Esse é um número que ele está trabalhando com base na estatística tanto da Fundação João Pinheiro, aplicada ao Censo, como também pelo discurso que a prefeitura fez. Nós achamos que tem que ter um Censo Habitacional na cidade de São Paulo. Porque, de fato, até o conceito do que é déficit a gente ainda precisa rever. Hoje, a gente utiliza esse número porque é o melhor que nós temos. Não temos condições de dizer se há mais ou menos déficit. Agora, nós temos na cidade de São Paulo algumas características importantes, como o aumento de pessoas sozinhas –não tem política habitacional para essas pessoas-, as pessoas que passam pela cidade por um certo tempo, por exemplo estudantes ou mesmo trabalhadores que têm residências em outros lugares, uma demanda de população de rua que cada vez cresce mais, que não tem muito a ver com a relação trabalho-moradia, portanto, não é só uma ação de habitação, precisa de uma ação combinada com políticas sociais. Então, o déficit habitacional não é só um número, ele é uma complexidade de questões. Eu acho que São Paulo tem essa obrigação de fazer esse Censo Habitacional até para dar conta dessa realidade que, em muitos casos, tem diferenças de outras regiões do Brasil. Porque, por exemplo, você tem uma situação que são as famílias que ganham, no caso do Minha Casa, Minha Vida, uma renda de até R$ 1.600. Porém, quem ganha acima desse valor, e menos de R$ 3-3,5 mil, não tem alternativa. Porque não existe política pública para isso e o mercado não produz para essa demanda. Então, são situações que precisam de respostas específicas.

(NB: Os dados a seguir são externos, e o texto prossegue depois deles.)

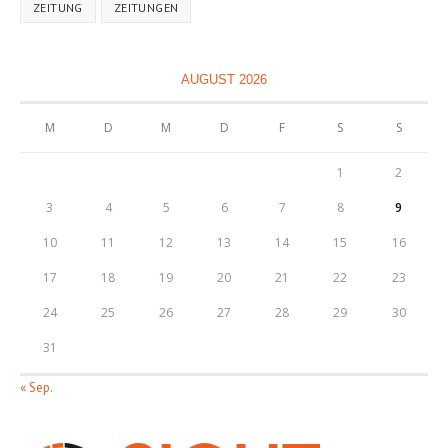
ZEITUNG
ZEITUNGEN
AUGUST 2026
M
D
M
D
F
S
S
1
2
3
4
5
6
7
8
9
10
11
12
13
14
15
16
17
18
19
20
21
22
23
24
25
26
27
28
29
30
31
« Sep.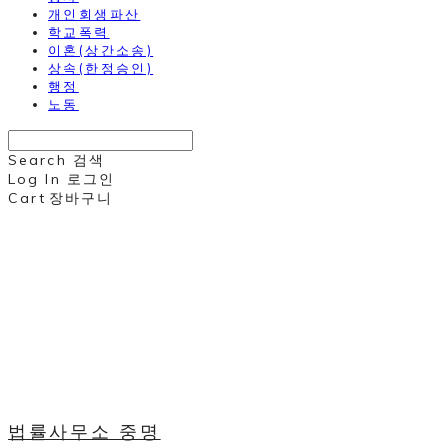
개인회생파산
학교폭력
이혼(상간소송)
상속(한정승인)
행정
노동
Search
검색
Log In
로그인
Cart
장바구니
법률사무소 중명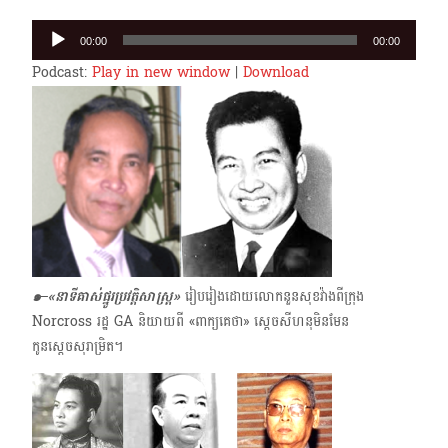
Audio
00:00
00:00
Player
Podcast:
Play in new window
|
Download
๑–«
នាទីគាស់ផ្នូរប្រវត្តិសាស្ត្រ»
រៀបរៀងដោយលោកនួនសុខវ៉ាងពីក្រុង
Norcross រដ្ឋ GA និយាយពី «ពាក្យគេថា» ស្ដេចសីហនុមិនមែន
កូនស្ដេចសុរាម្រិត។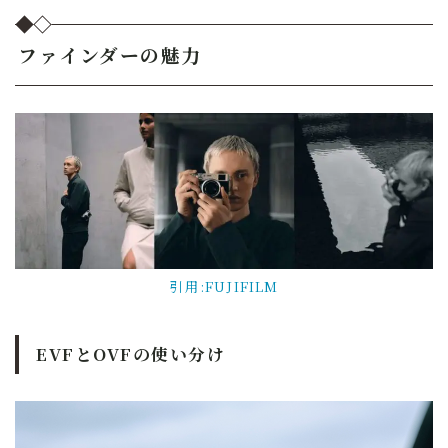
ファインダーの魅力
引用:FUJIFILM
EVFとOVFの使い分け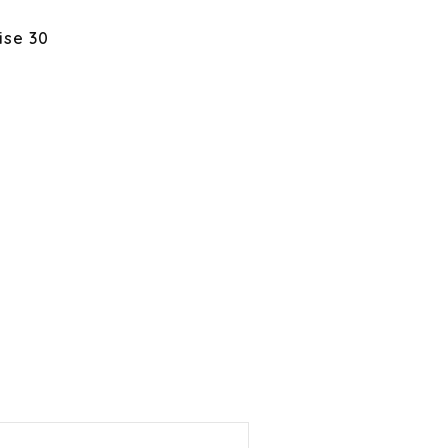
ise 30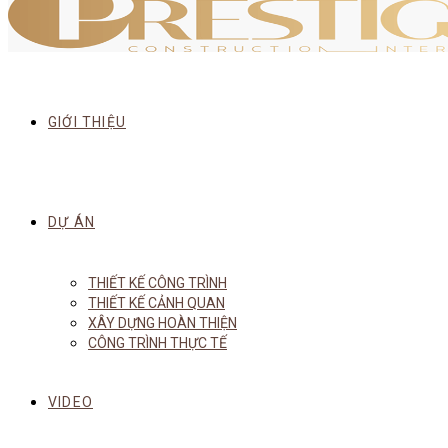
GIỚI THIỆU
DỰ ÁN
THIẾT KẾ CÔNG TRÌNH
THIẾT KẾ CẢNH QUAN
XÂY DỰNG HOÀN THIỆN
CÔNG TRÌNH THỰC TẾ
VIDEO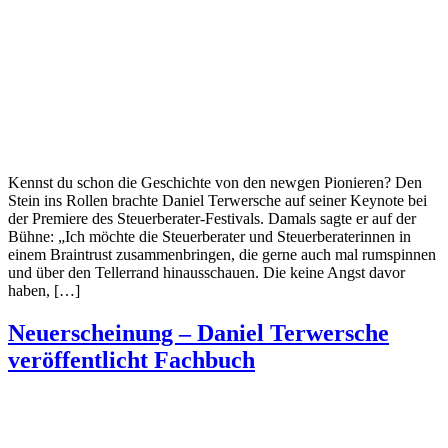
Kennst du schon die Geschichte von den newgen Pionieren? Den
Stein ins Rollen brachte Daniel Terwersche auf seiner Keynote bei
der Premiere des Steuerberater-Festivals. Damals sagte er auf der
Bühne: „Ich möchte die Steuerberater und Steuerberaterinnen in
einem Braintrust zusammenbringen, die gerne auch mal rumspinnen
und über den Tellerrand hinausschauen. Die keine Angst davor
haben, […]
Neuerscheinung – Daniel Terwersche
veröffentlicht Fachbuch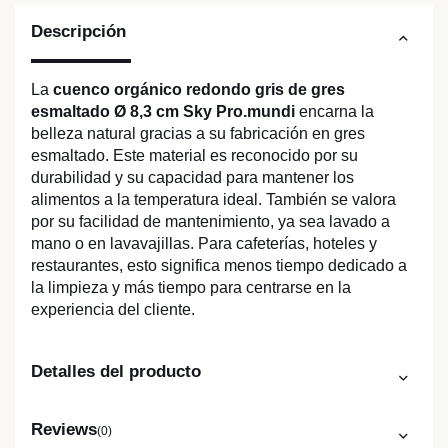
Descripción
La
cuenco orgánico redondo gris de gres
esmaltado Ø 8,3 cm Sky Pro.mundi
encarna la
belleza natural gracias a su fabricación en gres
esmaltado. Este material es reconocido por su
durabilidad y su capacidad para mantener los
alimentos a la temperatura ideal. También se valora
por su facilidad de mantenimiento, ya sea lavado a
mano o en lavavajillas. Para cafeterías, hoteles y
restaurantes, esto significa menos tiempo dedicado a
la limpieza y más tiempo para centrarse en la
experiencia del cliente.
Detalles del producto
Reviews
(0)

– Tem algum ponto crítico do Plano Diretor que você não concorda?
Eu acho que o ponto mais controverso é o da outorga onerosa. E, também, o formato das operações urbanas. Ainda há muita dúvida se esses formatos, de fato, atendem ao desenvolvimento da região, se eles servirão ao coletivo, sem causar impacto negativo para os moradores. Ontem, fizemos uma reunião sobre a Operação Urbana Águas Espraiadas, onde estão ‘sobrando’ 1.500 famílias, embora tenha previsão de atendimento de 8.500 famílias. Acho que é possível fazer operação urbana sem exclusão, só que isso, até hoje, não aconteceu.